An article from Autocar about the SUV. Nice to see manufacturing jobs being created in the UK.
Jaguar's first production SUV will arrive in 2016, badged F-Pace, with C-X17-inspired looks and Ingenium enginesJaguar’s*new SUV will be badged F-Pace when it arrives this time next year, it has been revealed.
The launch of the new model marks the first time the 80-year-old manufacturer has entered the SUV market.
The F-Pace name is understood to have been chosen to emphasise both its relationship in style and character with the F-type sports car and to recall Jaguar’s famous 'Grace, Pace, Space' slogan of the 1950s and 1960s.
The new SUV squarely targets Porsche’s Macan and BMW’s X4 models. It should command a starting price of about £35,000, reaching upwards as far as £50,000.
The new car, nearly identical in size and looks to the C-X17 concept revealed at the Frankfurt motor show in 2013, is expected to become one of Jaguar’s two best-selling models, performing strongly in major markets such as China and the US and rivalling the volume of the forthcoming XE compact saloon.
Once established in the market, the two debutantes should push total Jaguar volume beyond 200,000 units a year, up from last year’s figure of about 80,000.
JLR’s global operations director, Andy Goss, says the emergence of the F-Pace is a direct result of the company’s plan to spend more than £3.5 billion a year on product development over the next few years.
The F-Pace’s styling was created in-house by design boss Ian Callum and his team at the beginning of 2013. It is a relatively long car for its compact billing, nearly 40cm longer than a Range Rover Evoque and about the same height.
These generous dimensions allow the car its curvaceous exterior (“If you want form,” says Callum, “you need space”), which includes muscular haunches, classic Jaguar bonnet lines and strongly raked front and rear windscreens.
Callum admits it took time to shape a convincing SUV in the image of the F-type. “This was our first crossover design,” he says, “and, yes, it was hard. We found the initial results quite difficult and disappointing. The profile, the 200-metre view, was the hardest bit, and that’s what sells cars. But I reckon we cracked it in the end.”
Jaguar isn’t yet saying what engines the car will use, but the range seems certain to start with models powered by the soon-to-land Ingenium four-cylinder line-up and is likely to include engines up to the 3.0-litre supercharged petrol V6 used in the F-type, with power potential beyond 250bhp.
The F-Pace will be built in Jaguar’s new Solihull plant and should be on dealers’ forecourts early in 2016.
“We’ve been talking about a product onslaught for a quite while,” says Goss, “and now it’s beginning.”
Q&A with Andy Goss, Jaguar Land Rover global operations director
F-Pace is an unusual name.
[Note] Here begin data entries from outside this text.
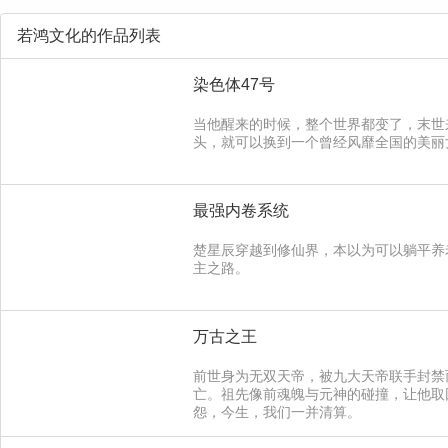
若鸿文化的作品列表
染色体47号
当他醒来的时候，整个世界都变了，末世
头，就可以换到一个曾经风靡全国的美丽
最强内卷系统
楚星辰穿越到修仙界，本以为可以躺平养
主之路。
万古之王
前世身为无双天帝，被九大天帝联手封禁
亡。祖先像前魂魄与元神的碰撞，让他取
怨，今生，我们一并清算。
Why did you choose it?
"There was plenty of discussion about it. We wanted to emphasise the car’s relationship with F-type, which we view as our emotional fulcrum. And 'pace' implies performance, which the car certainly has. Besides that, it’s a word we own; we started using it in the famous 'Grace, Pace, Space' slogan many years ago."
How important is the F-Pace to your range?
"It could be the biggest seller we’re going to have, similar in size to the XE. The sector volume has tripled in five years, and all predictions say it’ll expand by another 30 per cent in the next five. These cars sell well in all the big markets: China, the US and Europe. It’s really important for us." *
Are you worried about a clash with Land Rover?
"Not at all. The F-Pace’s exterior design and its obvious reference to the F-type is one huge point of differentiation. And whereas Land Rovers are focused on off-road performance, this car is very definitely aimed at highway use. Frankly, the real surprise is that we haven’t done it before."
Even without the F-Pace or XE, you’ve had a good year at JLR, right?
"Yes. Total sales were up nine per cent to 462,678 units and Jaguar had its best year for a decade. We have 12 new product actions planned this year and anticipate retailing 500,000 cars for the first time in the company’s history."